Most recent auto-darkening helmets have the grind mode and are exceptional in performance and capability. When purchasing a welding helmet for grinding, ensure that you choose one with the ANSI Z87.1+ mark. The + mark indicates that the welding helmet is certified and can protect you against high impact.
What Is the Best Grind Mode Feature?
Because there are push-button and switch options for the grind mode, the best option is to have a welding helmet that allows you to flip the grind mode lens on or off.
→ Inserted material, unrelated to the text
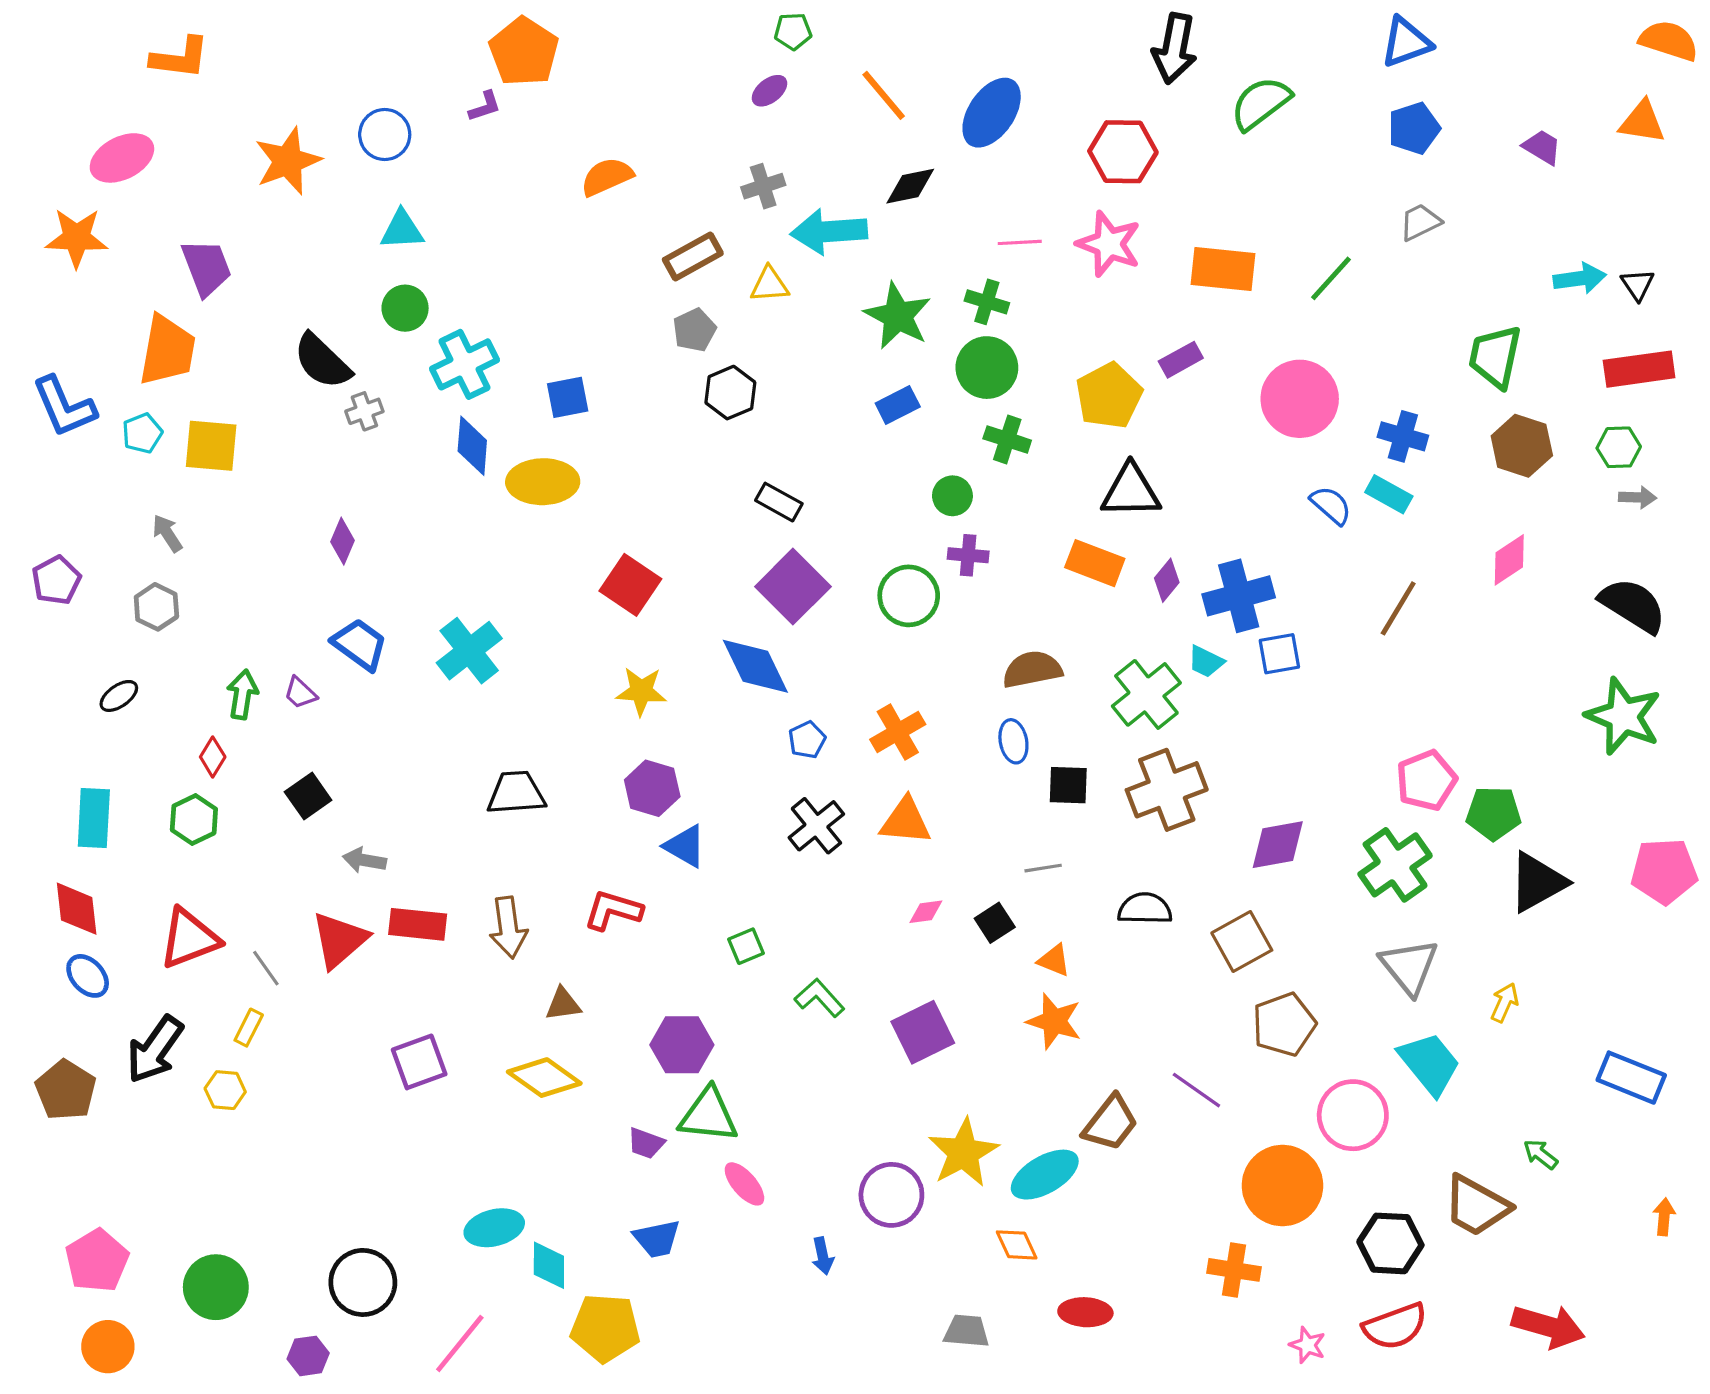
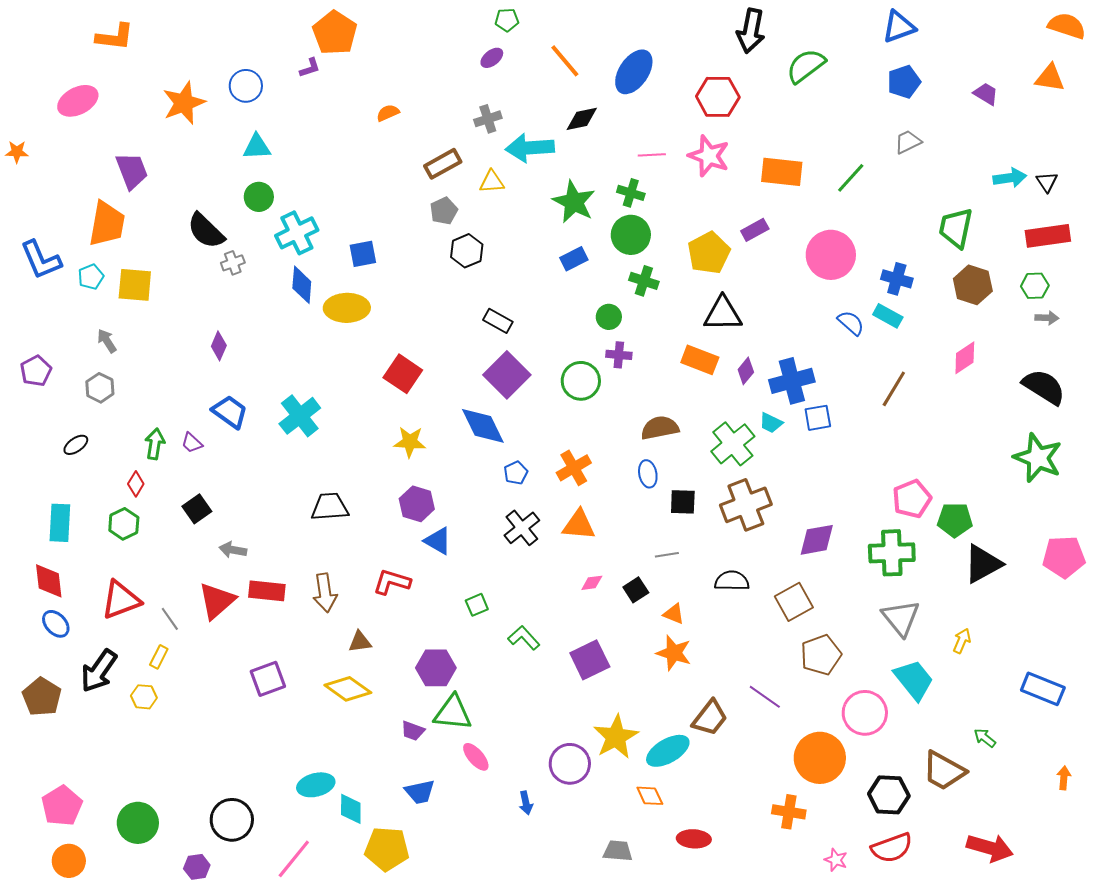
orange semicircle: (607, 177) -> (388, 113), size x0.7
orange star: (77, 238) -> (17, 152), moved, size x0.6
green cross: (1395, 865) -> (892, 553), turned 33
Because this alters the shape of the welding helmet, you are less likely to start welding after forgetting that you’ve turned off the ADF.
The best solution, however, is an auto-darkening helmet that will respond to the light of a weld, even if you’ve left it in grinding mode.
Most of the time, the flash is going to be bright enough to remind you that the grind mode is on, so you’ll restore the ADF. Most welding helmets today offer UV protection, even when switched off, but they may not provide protection against bright, visible light in that mode.
No matter what type of ADF helmet you own, it is a good idea to always check your settings, switches, or knobs to ensure that your personal protective equipment is able to give you the protection you require.
Look for a darkening speed of 1/20,000th of a second for consistent results in this category.
What If My Helmet Has a Cutting Mode?
Although cutting and grinding are sometimes used interchangeably from a marketing perspective, they are different modes for a welding helmet.
If you have a grind mode, then your welding helmet is at shade 3. If your helmet is equipped with a cutting mode, then you have shades 5 thru 8 in which to work.
At shade 5, you have an effective level of protection for cutting with oxyfuels. For plasma cutting, which is an option with some of today’s best 3-in-1 welders, you’ll want a helmet that provides you with shade 8 protection.
Then there is the X mode to consider on some helmets. This mode, when activated, will detect the electromagnetic field which is generated from your welding activities. This gives you an extra layer of protection against receiving a flash.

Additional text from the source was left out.